Social Network sites
I believe that tools like Facebook and Twitter are the best way to network currently. Facebook currently has nearly a billion active users and with 7 billion people living on this planet, i think its safe to say that with so many active users online it is more than possible to access and share information about myself to the people i wouldn't necessarily gain contact with. I teach Zumba fitness as an extra job on the side and to advertise with flyers, posters and business cards would cost me an arm and a leg to have continual advertisement for my classes, not to mention the distributing of flyers etc. So i set up my own Zumba Facebook page which is open to users to find if they search for 'Zumba'. There you can find all information about the classes and a contact number and email address to me. I have gained so many clients and still continue to, thanks to the accessibility of Facebook.

Friends
The majority of my friends are all in the same circle as me. We're all performers, either dancers, actors or singers and most of us a combination of all three, which is really good for all of us to stay in the know. Although this industry is a competitive one and competition can turn the best of us ugly, i'm lucky to have an amazing close group of friends. We all fill each other in on auditions we have heard about and talk about new information the might come about in the industry. Its important to stay updated with one another because all of us have different experiences and sometimes each of our experiences could help one another. for example one of my friends was in a panto last year that i was auditioning for this year, so she filled me in with the audition process and gave me advice on how i should perform in there.

Class & Auditioning
Going to dance classes are a great way to network. I always seem to get chatting to other girls there who i may or may not know already and we talk about our previous training, previous work or future work and auditions coming up. Places like the Pineapple have notice boards up to promote all different kinds of things that could benefit us performers, like photographers, auditions and other classes. Also building up a good relationship with teachers in class could lead to bigger things. Usually they have either worked in the business themselvs or know someone who could get you work. Auditions are also a great place to get chatting to other girls in the same circles. I have once been chatting to a group of girls at one audition and they told me they were going to another bigger audition after that i had no idea was going on, so ended up at that audition too.

Agent
i am lucky to have a good relationship with my agent and i feel i can talk to her openly with my veiws about what direction i want my career to go in. I think this is important for her to understand my personal goals on my level so she can work for me in the way i want to go. I always fill her in with what i have been doing, theatre i have seen and my views on it, who i like on tv etc. She is a great agent and has given me great advice to boost my career.

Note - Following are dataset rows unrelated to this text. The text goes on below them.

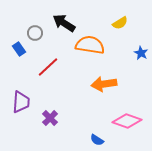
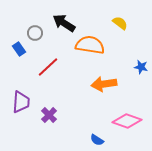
yellow semicircle: rotated 112 degrees counterclockwise
blue star: moved 14 px down; rotated 16 degrees counterclockwise
purple cross: moved 1 px left, 3 px up
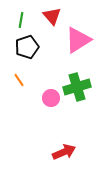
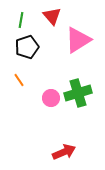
green cross: moved 1 px right, 6 px down
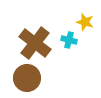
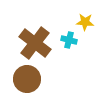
yellow star: rotated 12 degrees counterclockwise
brown circle: moved 1 px down
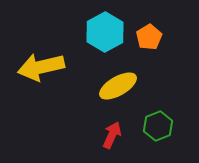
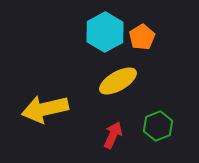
orange pentagon: moved 7 px left
yellow arrow: moved 4 px right, 42 px down
yellow ellipse: moved 5 px up
red arrow: moved 1 px right
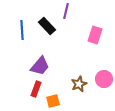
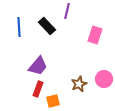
purple line: moved 1 px right
blue line: moved 3 px left, 3 px up
purple trapezoid: moved 2 px left
red rectangle: moved 2 px right
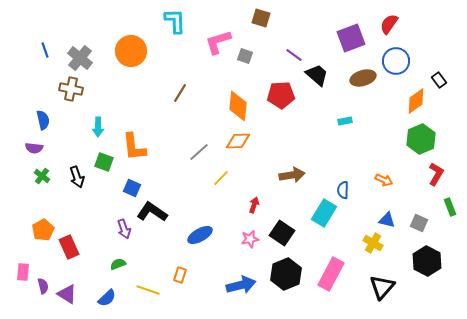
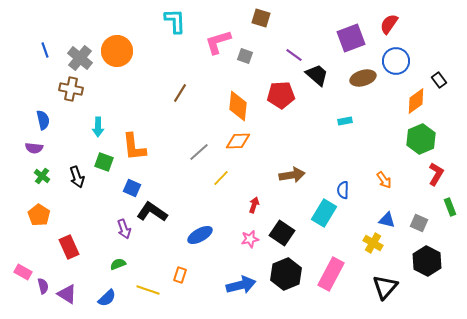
orange circle at (131, 51): moved 14 px left
orange arrow at (384, 180): rotated 30 degrees clockwise
orange pentagon at (43, 230): moved 4 px left, 15 px up; rotated 10 degrees counterclockwise
pink rectangle at (23, 272): rotated 66 degrees counterclockwise
black triangle at (382, 287): moved 3 px right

They say in this industry that its not what you know, its who you know. I agree with that statement entirely as i have been in many situations in the past where i have witnessed somebody actually bag a job just by being in the room and having worked with that choreographer before. This isn't fair at all, seeing as everybody else in the room, including myself, had to spend the next 2 hours trying our hardest to be seen, pick up choreography and using every bit of energy we have to try and bag that same job. The industry is fickle, unfair and biased and sometimes feels completely impossible, but this only drives the hunger in our belly's even more. It is important that we network and stay in the know, so that we build a name for ourself and others can begin to recognise us. it is also even more important that the name we create for ourselves is a good one and we let others know that we are reliable professionals.

Thursday 3 January 2013

Task 2d: Inquiry

What in your daily practice gets you really enthusiastic to find out more about? Who do you admire who also works with what makes you enthusiastic? 

The thing that gets me most enthusiastic is actually doing what I love to do! If I learn a dance routine and I get it by the end of class, well that's cool But i want a routine to keep inside my head, I want to show it off! I want to stand up and give out, I want everyone to see it!! That's why when getting a job is such an amazing feeling because you know you can show off what you've got! Getting my next job is what makes me enthusiastic, knowing that I can do something and there could be an opportunity for me is What gives me the biggest buzz. Even when I get sent a script over for an audition then I am head down in the page getting to grips with the character, becoming that character to ensure that job is mine. it's THE best feeling knowing that all the hard work and struggle has finally paid off. It's also really overwhelming sometimes thinking about how many people they must have seen before choosing you and that also makes you feel a little bit special! One woman that I truly admire and adore was one of my dance teachers at Italia Conti, Pat D. She specialised in contemporary jazz, which was like no other type of dance I had ever seen before. She had created her own acquired style over the years I began to fall in love with it. She only used a few selected dancers in her numbers and luckily she picked me when I first got the chance. We started working closely together, even on weekends and over time she used me as a prodigy to her movements and together we grew as one. That lady taught me so much about dance, myself and the industry I was about to go into and all of it will never be forgotten. An inspiration. 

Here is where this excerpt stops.